5. Tallinn – Digitalisierung

Bei der Planung meiner Tour-Termine war natürlich auch immer die eventuelle Sprachbarriere ein Thema. Bei Ausschussreisen in Nachbarländer ist dies für uns Abgeordnete jeweils bequem durch das Protokoll oder Ausschussreferat organisiert. Entweder sprechen unsere Gesprächspartner*innen deutsch oder es ist für das Dolmetschen gesorgt. Bei meiner Baltic Sea Tour musste ich auf diesen Komfort verzichten und davon ausgehen, dass die Termine auf Englisch stattfinden. Ich sah darin kein nennenswertes Problem da mein Englisch für Alltagssituationen bislang völlig ausreichend war.

Die ersten Termine waren allerdings doch nicht ganz unproblematisch. Sich bei einem fachspezifischen Thema zwei Stunden auf den Inhalt zu konzentrieren ist eben doch anstrengender als der übliche Smalltalk – auch wenn es von Mal zu Mal besser lief.
Beim fünften Termin erwartete mich dann eine angenehme Überraschung: Entgegen der ursprünglichen Planung war mein Gesprächspartner ein Deutscher. Und damit nicht genug – Tobias Koch hatte, bevor er eine Estin heiratetet und nach Tallinn zog, einige Zeit in Potsdam gelebt. So klein ist die Welt.

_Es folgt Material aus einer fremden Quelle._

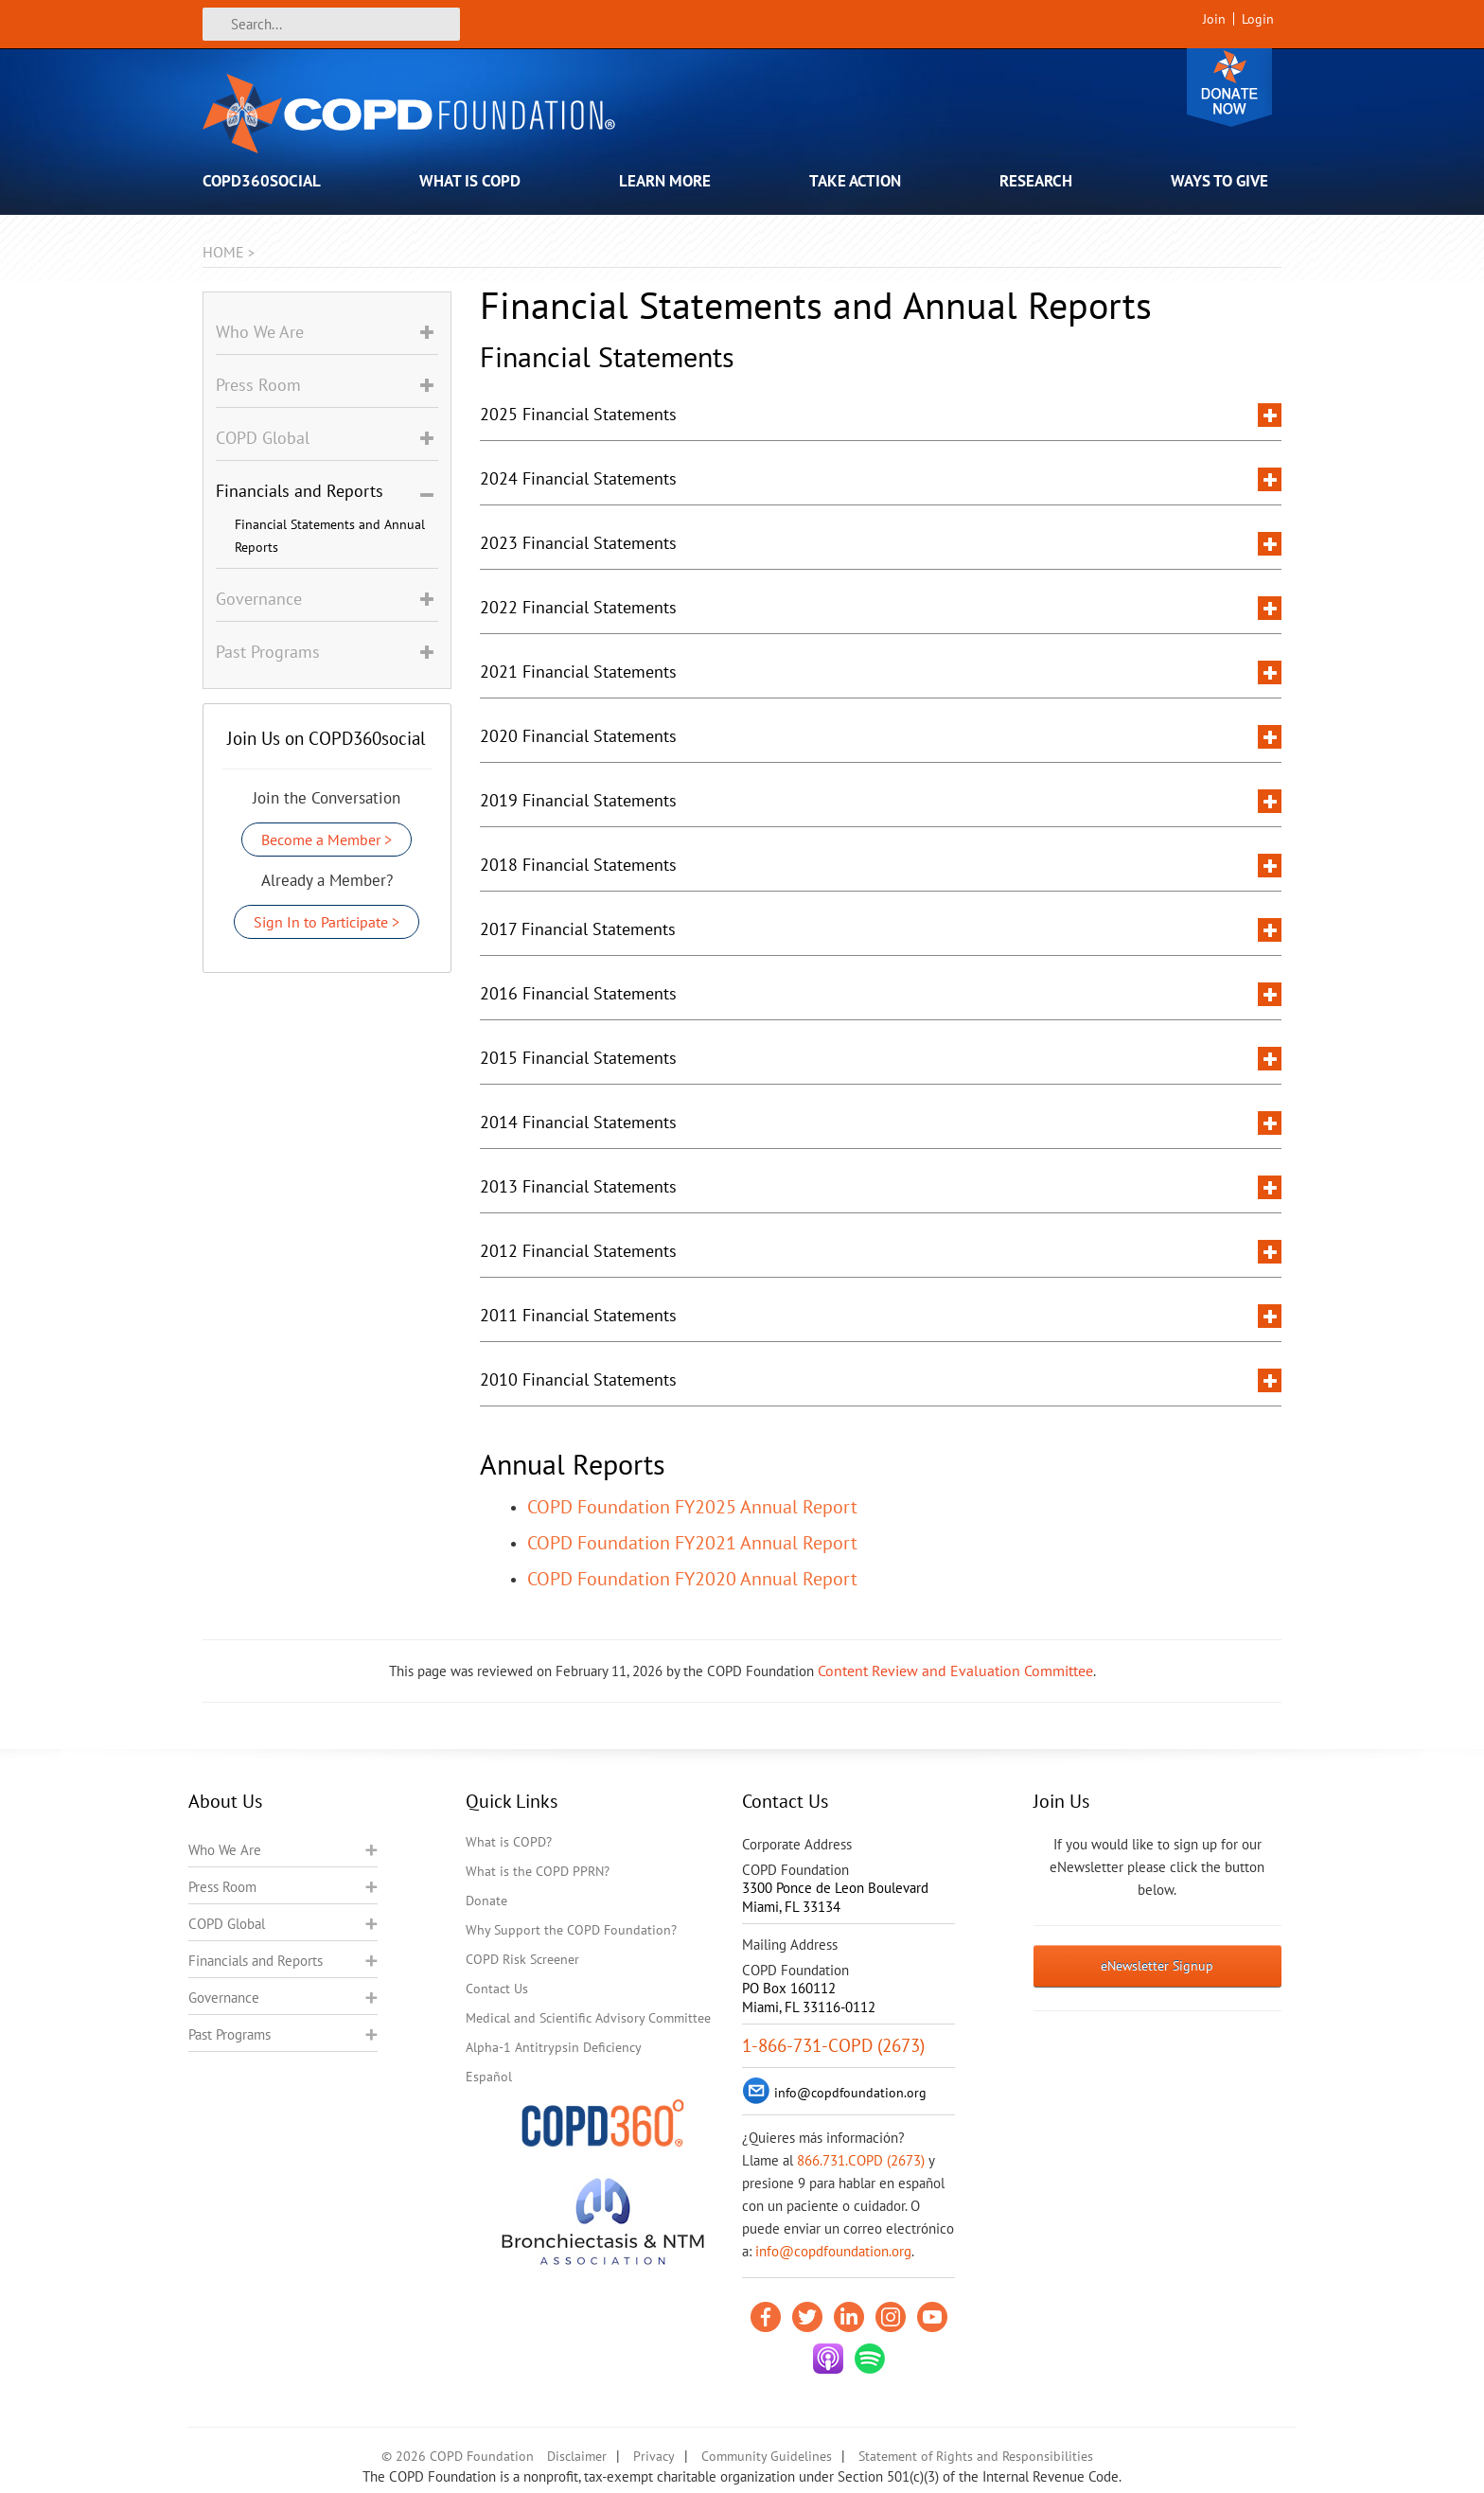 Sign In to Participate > (326, 921)
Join (1214, 19)
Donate (1229, 87)
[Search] (331, 24)
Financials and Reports (255, 1961)
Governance (223, 1998)
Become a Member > (326, 839)
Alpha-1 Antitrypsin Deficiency (554, 2047)
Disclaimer (577, 2456)
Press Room (222, 1887)
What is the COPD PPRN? (538, 1871)
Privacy (654, 2456)
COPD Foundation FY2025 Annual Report (692, 1506)
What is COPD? (509, 1841)
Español (489, 2076)
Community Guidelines (766, 2456)
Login (1258, 19)
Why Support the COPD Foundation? (571, 1929)
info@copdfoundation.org (833, 2251)
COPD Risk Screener (522, 1959)
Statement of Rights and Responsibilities (975, 2456)
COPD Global (226, 1924)
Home (223, 251)
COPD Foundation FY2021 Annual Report (692, 1542)
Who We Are (224, 1850)
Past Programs (229, 2034)
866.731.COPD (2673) (861, 2160)
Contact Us (497, 1988)
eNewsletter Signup (1157, 1965)
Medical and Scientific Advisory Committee (588, 2017)
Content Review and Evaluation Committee (955, 1670)
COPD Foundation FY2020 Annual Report (692, 1578) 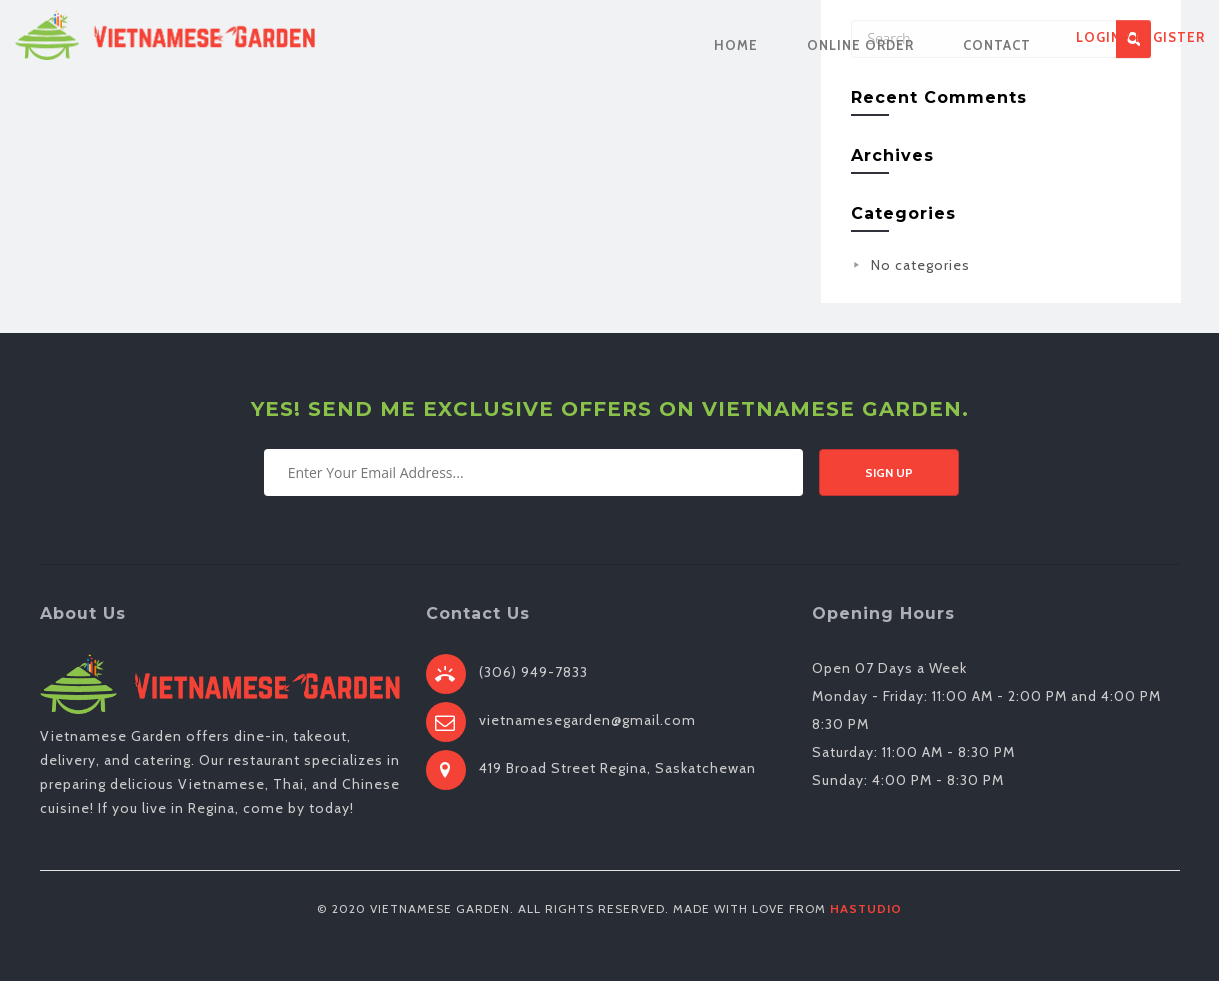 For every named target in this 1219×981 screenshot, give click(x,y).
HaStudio (866, 908)
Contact (997, 45)
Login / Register (1140, 37)
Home (736, 45)
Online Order (860, 45)
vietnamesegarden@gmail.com (587, 720) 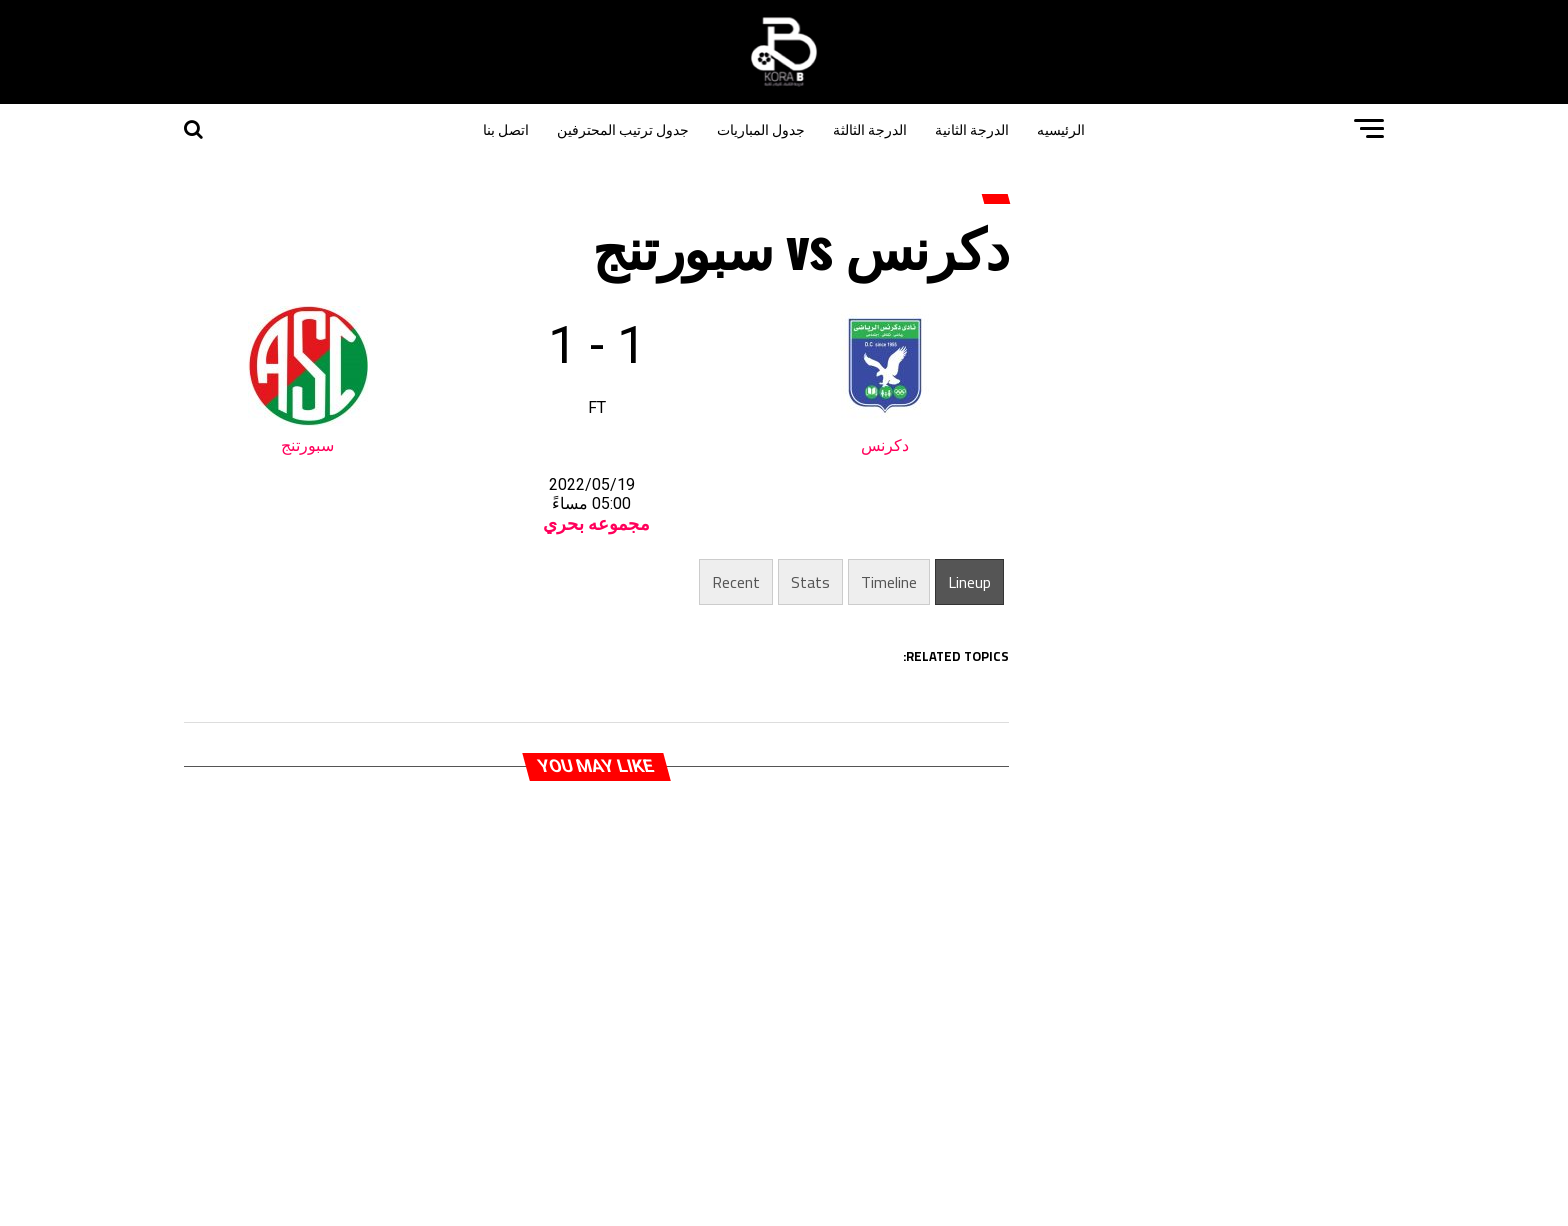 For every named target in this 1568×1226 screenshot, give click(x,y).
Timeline (889, 582)
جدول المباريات (761, 128)
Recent (736, 582)
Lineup (969, 582)
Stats (810, 582)
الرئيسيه (1061, 128)
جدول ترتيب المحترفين (623, 128)
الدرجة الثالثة (870, 128)
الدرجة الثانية (972, 128)
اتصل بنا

Wir waren verabredet im Showroom von Enterprise Estonia, der estnischen Wirtschaftsförderung. Dieser wurde 2009 eingerichtet um der stetig wachsenden Interessentenschar die Möglichkeit zu geben, sich darüber zu informieren, wie es Estland in wenigen Jahren zu einem Vorzeigebeispiel in Sachen Digitalisierung gebracht hat. Und das Interesse ist enorm. Über 650 Delegationen von überall in der Welt nahmen im vergangenen Jahr das Angebot wahr.

Von überall? Leider nicht: Während sich von Hamburg bis Baden-Württemberg bereits auch diverse deutsche Einträge im Gästebuch fanden, war ich offenbar der erste Besucher aus Brandenburg der sich dafür interessierte, was wir beim Thema Digitalisierung von unseren baltischen Nachbarn lernen können. Und davon gibt es einiges.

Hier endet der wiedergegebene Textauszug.